The amount of dividend that can be paid is dependent on the profits that the business has made during the year.
The profit that can be distributed (or paid) to all shareholders is calculated by taking all revenues and deducting expenses and corporation tax. The expenses will include any salary that you may have paid yourself during the year.
In this structure, it is common for the business owner, or director as they will be called in a corporate entity, to be paid both a salary and a dividend payment.
The benefit of receiving a dividend payment is that no payroll taxes or self-employment taxes (which include social security and Medicare) are paid on this income.
Owner’s draw – pros and cons
The upside of taking out an owner’s draw is that is simple and straightforward, with little administration and easy to record and control.
The profits that the business generates can be immediately transferred to you, and this amount is then subject to personal income tax.

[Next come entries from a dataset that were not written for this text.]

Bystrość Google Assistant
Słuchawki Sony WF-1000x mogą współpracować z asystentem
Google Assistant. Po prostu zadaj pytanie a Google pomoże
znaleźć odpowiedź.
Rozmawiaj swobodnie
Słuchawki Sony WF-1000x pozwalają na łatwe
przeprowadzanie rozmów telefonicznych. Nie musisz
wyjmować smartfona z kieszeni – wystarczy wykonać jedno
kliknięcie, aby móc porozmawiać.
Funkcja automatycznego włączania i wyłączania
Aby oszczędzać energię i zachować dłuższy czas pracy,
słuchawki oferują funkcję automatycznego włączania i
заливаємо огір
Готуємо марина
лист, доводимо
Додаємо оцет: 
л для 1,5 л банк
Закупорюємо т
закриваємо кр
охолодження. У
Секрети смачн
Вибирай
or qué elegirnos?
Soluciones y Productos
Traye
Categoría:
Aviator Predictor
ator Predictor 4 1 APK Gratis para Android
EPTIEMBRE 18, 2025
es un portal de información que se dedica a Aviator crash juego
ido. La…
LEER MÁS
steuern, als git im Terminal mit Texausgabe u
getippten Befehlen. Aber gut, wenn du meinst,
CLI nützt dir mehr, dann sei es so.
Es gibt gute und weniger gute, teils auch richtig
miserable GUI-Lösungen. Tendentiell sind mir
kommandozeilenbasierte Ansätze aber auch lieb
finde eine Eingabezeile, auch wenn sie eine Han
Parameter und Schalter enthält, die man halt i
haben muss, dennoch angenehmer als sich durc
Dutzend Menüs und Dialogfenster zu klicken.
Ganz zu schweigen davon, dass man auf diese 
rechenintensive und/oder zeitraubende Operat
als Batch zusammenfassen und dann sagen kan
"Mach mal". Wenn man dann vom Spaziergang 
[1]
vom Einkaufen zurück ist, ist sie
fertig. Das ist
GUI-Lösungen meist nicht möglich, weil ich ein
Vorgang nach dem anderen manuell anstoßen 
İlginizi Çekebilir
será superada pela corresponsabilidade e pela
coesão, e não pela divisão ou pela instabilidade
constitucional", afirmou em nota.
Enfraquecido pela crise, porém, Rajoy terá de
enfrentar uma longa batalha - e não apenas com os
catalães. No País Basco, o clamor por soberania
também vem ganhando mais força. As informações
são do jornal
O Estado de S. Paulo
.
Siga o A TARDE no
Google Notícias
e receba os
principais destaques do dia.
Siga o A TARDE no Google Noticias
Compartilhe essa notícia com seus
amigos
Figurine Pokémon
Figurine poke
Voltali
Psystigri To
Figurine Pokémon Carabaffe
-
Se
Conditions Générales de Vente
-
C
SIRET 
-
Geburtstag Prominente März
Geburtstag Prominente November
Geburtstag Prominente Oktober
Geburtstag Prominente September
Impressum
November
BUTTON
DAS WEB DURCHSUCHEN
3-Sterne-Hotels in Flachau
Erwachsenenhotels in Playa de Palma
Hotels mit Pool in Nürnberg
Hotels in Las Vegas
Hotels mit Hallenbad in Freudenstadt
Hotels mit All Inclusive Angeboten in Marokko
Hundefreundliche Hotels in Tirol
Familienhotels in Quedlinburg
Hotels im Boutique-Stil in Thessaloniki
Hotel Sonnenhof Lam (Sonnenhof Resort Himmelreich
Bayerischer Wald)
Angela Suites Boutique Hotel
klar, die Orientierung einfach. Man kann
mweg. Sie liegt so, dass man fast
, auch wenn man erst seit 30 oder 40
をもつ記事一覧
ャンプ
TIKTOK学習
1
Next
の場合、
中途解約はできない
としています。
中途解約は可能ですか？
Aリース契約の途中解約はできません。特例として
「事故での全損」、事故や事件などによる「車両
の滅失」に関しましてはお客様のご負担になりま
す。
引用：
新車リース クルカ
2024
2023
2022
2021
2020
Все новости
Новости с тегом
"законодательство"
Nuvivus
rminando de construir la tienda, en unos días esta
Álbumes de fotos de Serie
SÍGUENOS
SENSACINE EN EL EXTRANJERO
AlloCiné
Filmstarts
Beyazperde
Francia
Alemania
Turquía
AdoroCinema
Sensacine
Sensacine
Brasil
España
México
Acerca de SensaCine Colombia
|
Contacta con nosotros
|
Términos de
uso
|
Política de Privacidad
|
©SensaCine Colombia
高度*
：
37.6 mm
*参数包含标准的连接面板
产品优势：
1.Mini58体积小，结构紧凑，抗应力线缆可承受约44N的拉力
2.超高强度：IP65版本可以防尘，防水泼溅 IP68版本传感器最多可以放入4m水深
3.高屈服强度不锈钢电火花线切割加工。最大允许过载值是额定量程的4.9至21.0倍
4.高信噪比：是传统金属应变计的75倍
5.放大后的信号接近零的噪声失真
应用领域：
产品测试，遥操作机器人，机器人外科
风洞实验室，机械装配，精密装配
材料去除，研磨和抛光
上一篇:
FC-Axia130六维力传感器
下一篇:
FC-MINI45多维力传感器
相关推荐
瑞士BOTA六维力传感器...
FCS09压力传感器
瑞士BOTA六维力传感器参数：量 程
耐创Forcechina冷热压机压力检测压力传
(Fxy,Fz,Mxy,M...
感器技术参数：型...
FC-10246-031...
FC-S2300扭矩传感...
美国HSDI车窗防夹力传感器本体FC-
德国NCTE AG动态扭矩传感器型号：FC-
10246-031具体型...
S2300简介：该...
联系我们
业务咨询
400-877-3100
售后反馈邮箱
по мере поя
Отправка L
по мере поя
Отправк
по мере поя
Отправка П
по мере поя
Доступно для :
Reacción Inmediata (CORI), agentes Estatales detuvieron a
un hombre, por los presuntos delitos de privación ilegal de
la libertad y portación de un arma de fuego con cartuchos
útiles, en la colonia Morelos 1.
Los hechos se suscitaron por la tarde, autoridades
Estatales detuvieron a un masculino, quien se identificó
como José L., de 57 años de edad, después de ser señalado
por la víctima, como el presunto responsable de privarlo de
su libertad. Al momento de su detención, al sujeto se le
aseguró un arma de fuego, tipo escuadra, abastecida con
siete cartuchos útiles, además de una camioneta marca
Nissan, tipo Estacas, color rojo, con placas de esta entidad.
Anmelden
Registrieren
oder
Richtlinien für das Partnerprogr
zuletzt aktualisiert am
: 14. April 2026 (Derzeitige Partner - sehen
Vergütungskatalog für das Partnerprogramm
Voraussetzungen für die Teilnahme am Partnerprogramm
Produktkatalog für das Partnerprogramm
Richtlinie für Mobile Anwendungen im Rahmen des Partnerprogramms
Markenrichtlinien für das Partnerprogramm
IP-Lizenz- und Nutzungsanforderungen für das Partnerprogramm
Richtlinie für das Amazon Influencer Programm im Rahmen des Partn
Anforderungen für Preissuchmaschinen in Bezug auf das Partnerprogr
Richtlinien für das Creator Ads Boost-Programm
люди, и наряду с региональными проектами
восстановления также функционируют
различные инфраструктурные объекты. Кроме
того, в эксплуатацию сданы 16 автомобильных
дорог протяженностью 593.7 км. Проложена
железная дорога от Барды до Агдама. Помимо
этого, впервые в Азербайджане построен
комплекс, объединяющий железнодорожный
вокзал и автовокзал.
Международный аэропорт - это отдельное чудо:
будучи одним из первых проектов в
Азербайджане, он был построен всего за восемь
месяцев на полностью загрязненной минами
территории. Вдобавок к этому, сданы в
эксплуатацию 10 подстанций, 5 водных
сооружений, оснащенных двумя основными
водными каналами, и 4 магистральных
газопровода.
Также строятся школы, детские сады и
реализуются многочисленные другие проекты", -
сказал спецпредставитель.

There is no need to set up employee records and it keeps costs minimal.
It’s also important to highlight that you are directly rewarded for the company’s success. More hard work and profits means that you can take out more money from the business.
A downside is that you, as the business owner, are also fully liable for the business. Unlimited liability goes straight from the business to you, and there is nothing to separate between the business and you as an individual in terms of any debts that are payable.
Salary – pros and cons
Paying yourself through a salary gives you more certainty about your income. If the business performs badly for a few months and generates smaller profits, or even a loss, you are still able to take out a set amount by way of wages each month, and able to meet your household bills.
If all you are doing is receiving a paycheck, with no additional dividend payments from profits, you will also build up some cash in the business to expand. This may mean your business will grow faster than if you were taking out all the profits that the business is generating.
How much to pay?
The answer to this question will vary between business owners and depends on various things such as personal budgets and your future ideas and plans for the business.
As an individual, you will have bills to pay and personal desires to spend money on things each month. That figure will determine and guide what amount you want to receive from the business, by whatever means, each month.
If earning a living from your business is the goal, with no plans to grow the business, then this will help determine how much to take out and also help guide whether a draw is simpler and more straightforward in this circumstance.
If, however, you plan to grow the business and to invest in capital items that will help the business to grow even more, then you will need to keep some of the profits in the business bank account.
In this scenario, you should not take out all the profits generated, but leave some in the business and take out what you need for living and personal expenditure.
What Is The Best Way To Pay Yourself As A Business Owner?
In the early years, a simple set up and taking out money by way of an owner’s draw is probably most appropriate.
Things may well remain like this if you are happy with this arrangement.
However, if you become even more entrepreneurial and want to grow, it may be that you change the business structure from a sole proprietorship to an LLC or a corporation.
This will then allow you to take a salary and to top this up through taking out profits by way of a dividend.
There is a lot to consider when looking at how to pay yourself from your business and, importantly, it’s a decision that needs to be reviewed on a regular basis as both your circumstances and business change.
The simpler sole proprietorship structure is most likely the best option in the early days, but this may need to change as your business changes or grows.